Join 2020 Lannan Prize recipients Angela Y. Davis, Mike Davis, and Ruth Wilson Gilmore for a conversation hosted by Keeanga-Yamahtta Taylor.
The Lannan Cultural Freedom Prize for 2020 was awarded to Angela Y. Davis for her lifetime achievements as a public intellectual advocating for racial, gender, and economic justice; to Mike Davis for his life’s work as a public intellectual who encourages critical analysis of society in the service of constructing an alternative, post-capitalist future in both theory and practice; and Ruth Wilson Gilmore for a lifetime of achievement as a public intellectual working toward the decarceration of California, the United States, and the world. Join all three, along with Keeanga-Yamahtta Taylor for a conversation on abolition, cultural freedom, and liberation.

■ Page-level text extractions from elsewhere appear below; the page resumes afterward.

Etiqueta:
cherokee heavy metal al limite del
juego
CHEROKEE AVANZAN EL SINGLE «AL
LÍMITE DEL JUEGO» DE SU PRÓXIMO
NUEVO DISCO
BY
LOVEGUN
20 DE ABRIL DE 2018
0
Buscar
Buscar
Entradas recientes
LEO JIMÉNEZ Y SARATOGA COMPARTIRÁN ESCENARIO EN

Mike Davis, professor emeritus of creative writing at UC Riverside, joined the San Diego chapter of the Congress of Racial Equality in 1962 at age 16 and the struggle for racial and social equality has remained the lodestar of his life. His City of Quartz challenged reigning celebrations of Los Angeles from the perspectives of its lost radical past and insurrectionary future. His wide-ranging work has married science, archival research, personal experience, and creative writing with razor-sharp critiques of empires and ruling classes. He embodies the Lannan vision of working at the intersection of art and social justice.

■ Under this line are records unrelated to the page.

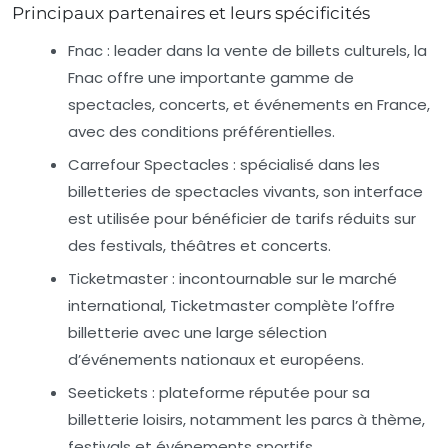
Principaux partenaires et leurs spécificités
Fnac :
leader dans la vente de billets culturels, la
Fnac offre une importante gamme de
spectacles, concerts, et événements en France,
avec des conditions préférentielles.
Carrefour Spectacles :
spécialisé dans les
billetteries de spectacles vivants, son interface
est utilisée pour bénéficier de tarifs réduits sur
des festivals, théâtres et concerts.
Ticketmaster :
incontournable sur le marché
international, Ticketmaster complète l’offre
billetterie avec une large sélection
d’événements nationaux et européens.
Seetickets :
plateforme réputée pour sa
billetterie loisirs, notamment les parcs à thème,
festivals et événements sportifs.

Angela Y. Davis is Distinguished Professor Emerita in the History of Consciousness and Feminist Studies Departments at the University of California, Santa Cruz. Dr. Davis grew up in Birmingham, Alabama, and has been an activist and Marxist-Feminist in the Black Power and abolitionist movements since the late 1960s. In the 1980s, her book Women, Race and Class helped to establish the concept of intersectionality. She also helped to develop the concept of prison abolition, especially in her books Are Prisons Obsolete?.
Ruth Wilson Gilmore is Professor of Earth & Environmental Sciences and Director of the Center for Place, Culture, and Politics at the City University of New York Graduate Center. Co-founder of many grassroots organizations including the California Prison Moratorium Project, Critical Resistance, and the Central California Environmental Justice Network, Gilmore is author of the prize-winning Golden Gulag: Prisons, Surplus, Crisis, and Opposition in Globalizing California. Recent publications include “Beyond Bratton” (Policing the Planet); “Abolition Geography and the Problem of Innocence” (Futures of Black Radicalism); a foreword to Bobby M. Wilson’s Birmingham classic America’s Johannesburg; a foreword to Cedric J. Robinson on Racial Capitalism, Black Internationalism, and Cultures of Resistance; and, co-edited with Paul Gilroy, Stuart Hall: Selected Writings on Race and Difference. Forthcoming projects include Change Everything: Racial Capitalism and the Case for Abolition; Abolition Geography: Essays Toward Liberation. Gilmore has lectured in Africa, Asia, Europe, and North America. In April 2019 novelist Rachel Kushner profiled Gilmore in The New York Times Magazine. Recent honors include the SUNY-Purchase College Eugene V. Grant Distinguished Scholar Prize for Social and Environmental Justice; the American Studies Association Richard A Yarborough Mentorship Award; The Association of American Geographers Lifetime Achievement Award; and election to the American Academy of Arts and Sciences.
Keeanga-Yamahtta Taylor writes and speaks on Black politics, social movements, and racial inequality in the United States. She is author of From #BlackLivesMatter to Black Liberation (a Lannan Cultural Freedom Especially Notable Book Award recipient) and editor of How We Get Free. Her third book, Race for Profit was a finalist for a National Book Award for nonfiction, and a finalist for the Pulitzer Prize for History. She is a contributing writer at The New Yorker and professor at Princeton University.